Geological and geotechnical data are essential for the design of tunnels. To determine the rock mass behavior and the support of a planned tunnel excavation a consistent method for rock mass characterization and excavation and support determination has been developed. Probabilistic data processing with analytical methods is used for the quantification of the procedure and allows an evaluation of the applicability and the technical risk of different excavation and support methods. The sensitivity of the procedure on selected input parameters is highlighted in a parametric study. Finally an application of the procedure illustrates the use of the described method of probabilistic excavation and support determination for tunnels.
Des donnees geologiques et geotechniques sont decisives pour la planification d'un tunnel. Pour la determination du comportement des strates, le choix du soutènement et de la methode de progression une description comprehensible de la montagne a ete developpee. À l'aide d'un traitement de donnees probabiliste, la procedure proposee est transposee quantitative sur une base de methodes analytiques. De cette manière l'evaluation des methodes de construction et la determination du risque technique deviennent possibles. La sensitivite de la procedure de differents paramètres d'entree est representee dans une etude de paramètre. Pour finir, l'application de la procedure decrite est montree à l'aide d'un cas pratique.

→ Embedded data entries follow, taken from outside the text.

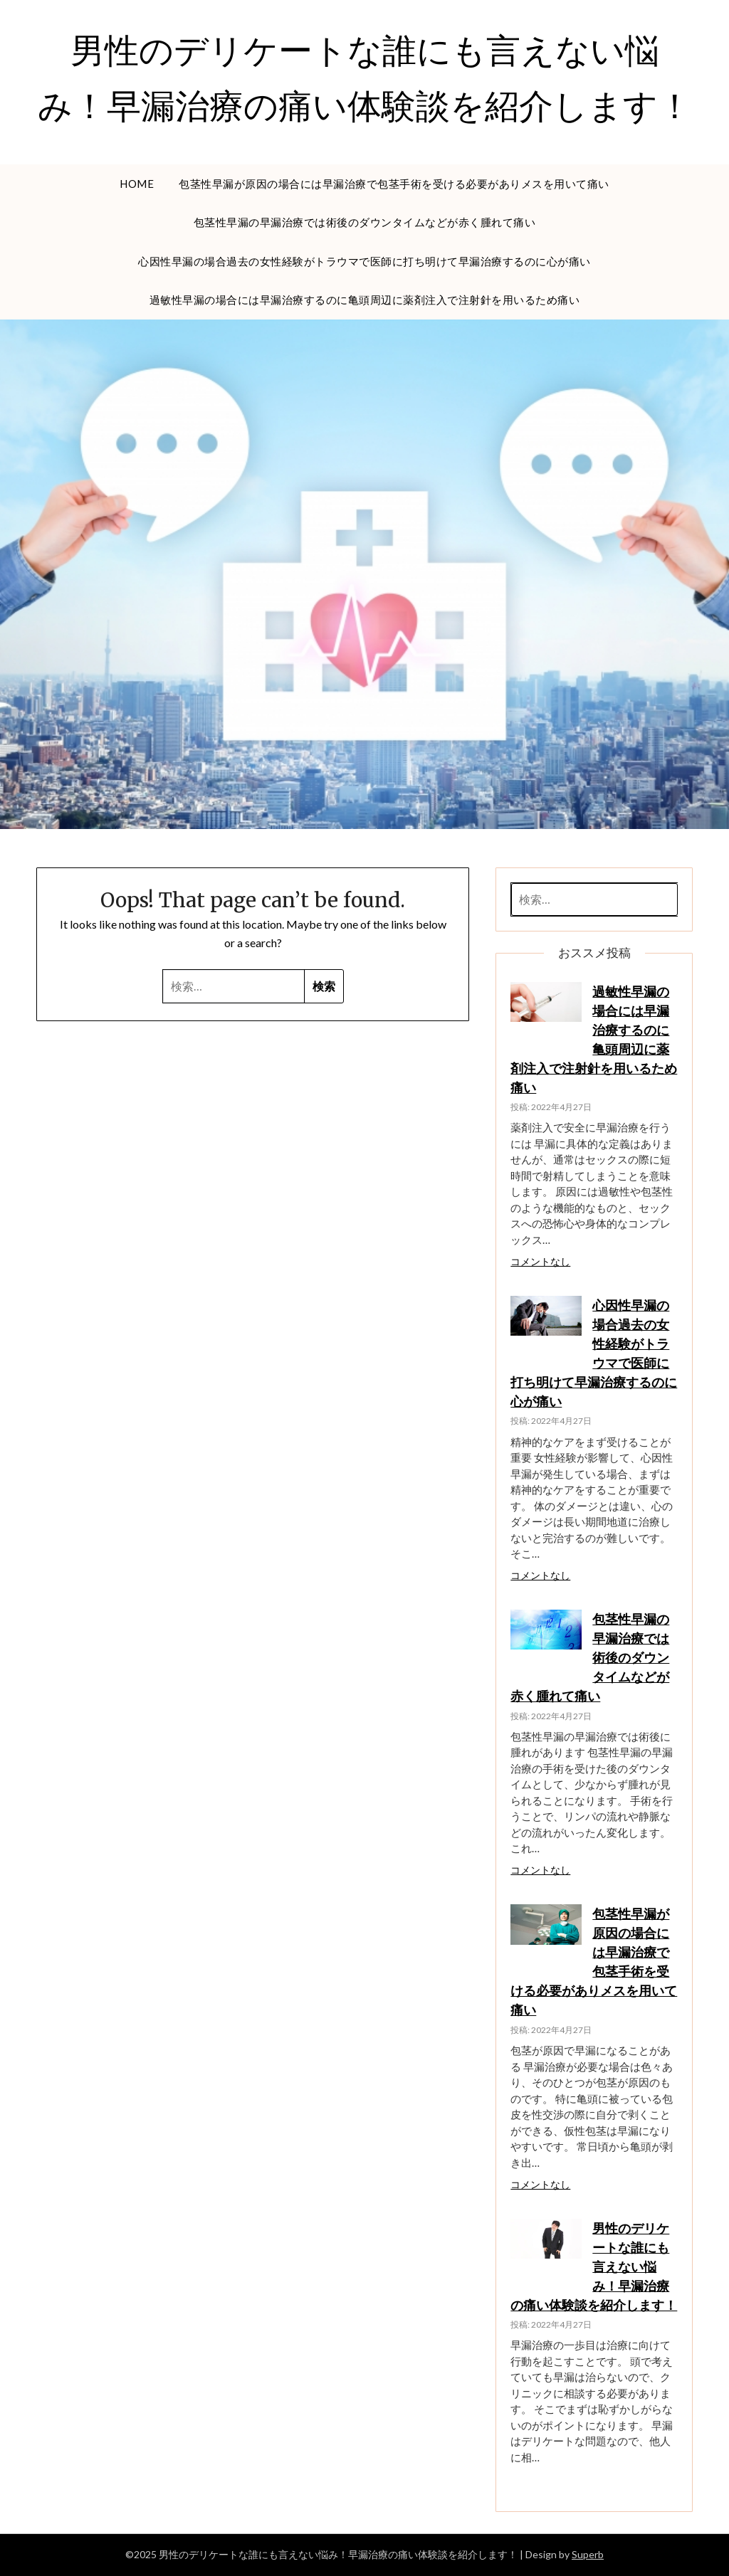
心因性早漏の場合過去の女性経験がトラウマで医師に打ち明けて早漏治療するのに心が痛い (364, 261)
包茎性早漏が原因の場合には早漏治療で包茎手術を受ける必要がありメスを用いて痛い (394, 183)
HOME (137, 183)
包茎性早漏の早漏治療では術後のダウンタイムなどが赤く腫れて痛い (365, 222)
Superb (588, 2554)
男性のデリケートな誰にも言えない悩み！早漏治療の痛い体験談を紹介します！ (593, 2266)
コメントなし (540, 1261)
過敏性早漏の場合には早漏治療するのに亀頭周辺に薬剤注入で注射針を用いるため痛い (365, 299)
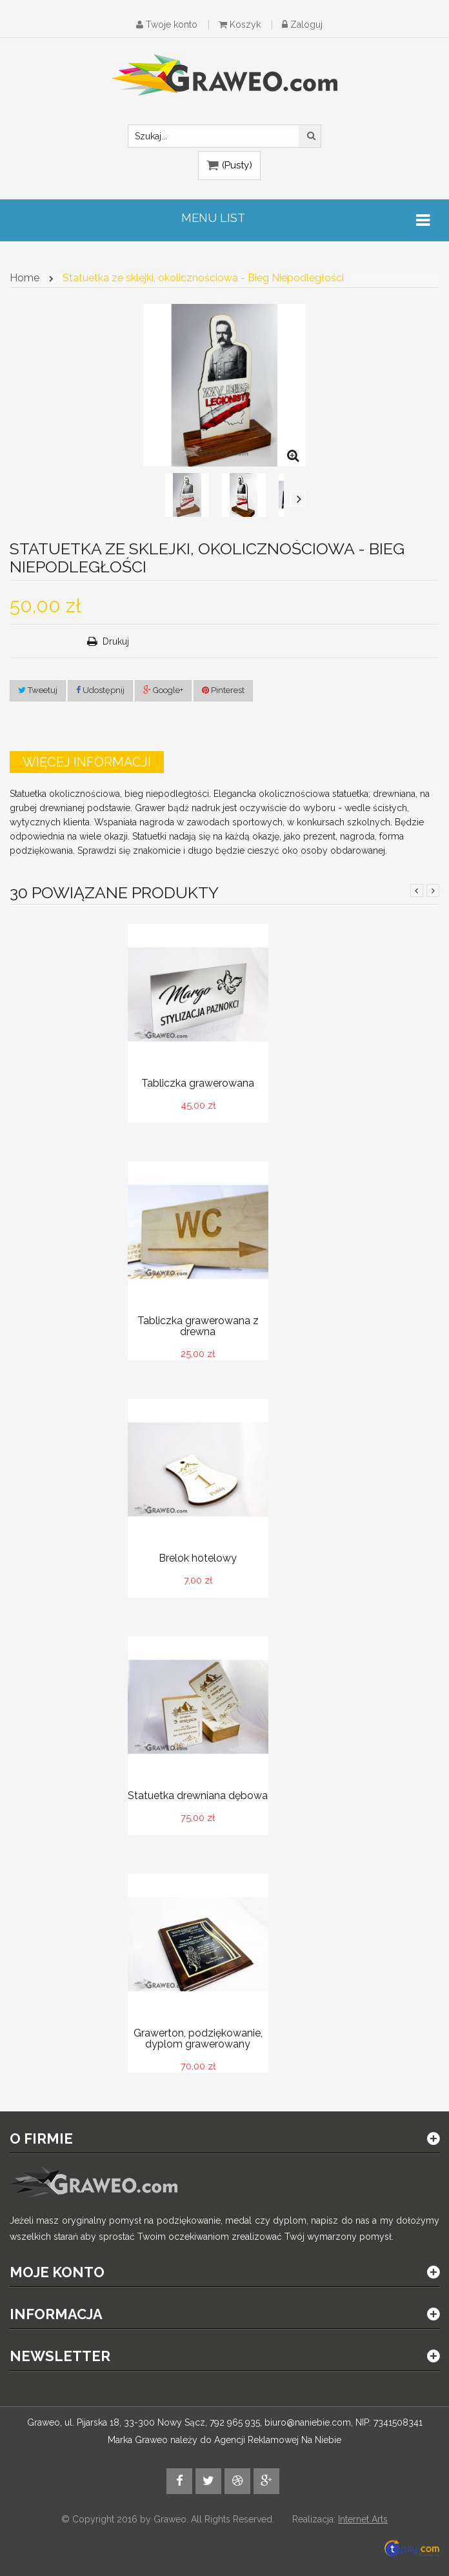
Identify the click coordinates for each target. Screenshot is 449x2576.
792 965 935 (235, 2422)
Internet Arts (363, 2519)
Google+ (163, 690)
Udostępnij (100, 690)
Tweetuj (37, 690)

Geologische und geotechnische Daten sind entscheidend fuer die Planung von Tunnels. Fuer die Ermittlung des Gebirgsverhaltens und der Festlegung von Ausbruch und Stuetzung wurde ein nachvollziehbarer Ablauf der Gebirgsbeschreibung entwickelt. Mit Hilfe von probabilistischer Datenverarbeitung auf Grundlage analytischer Methoden wird die vorgeschlagene Prozedur quantiativ umgesetzt. Dadurch werden die Bewertung von Baumethoden und die Ermittlung des technischen Risikos ermöglicht. Die Sensitivitat des Verfahrens von einzelnen Eingangsparametern wird in einer Parameterstudie dargestellt. Abschließend wird anhand eines Beispiels die Anwendung des beschriebenen Verfahrens gezeigt.
A sound and economical tunnel design heavily relies on a quality rock mass characterization. In the past, tunnel design was primarily based on experience, basic empirical calculations, and standardized rock mass classification systems. Due to uncertainties in the rock mass behavior, the final excavation and support design should continue through the project development (Riedmueller & Schubert 1999). For this reason a consistent method for tunnel design, from the pre-construction phase through the tunnel construction, applicable to all rock mass conditions was developed and published as a Guideline in Austria (OGG 2001). The classification of the rock mass is based on its behavior during tunnel construction. Throughout the development of a tunnel project the quantity and quality of the available geotechnical data change. Due to this variation the parameters should be processed probabilistically by using distributed values. This process includes geological modeling as well as rock mass characterization and tunnel design.
The goal of the Guideline was the development of a consistent procedure for the determination of excavation and support. The step by step procedure promotes an engineering approach to the design and construction of tunnels. In the pre-construction phase support concepts are based on Rock Mass Behavior Types developed from Rock Mass Types and Influencing Factors.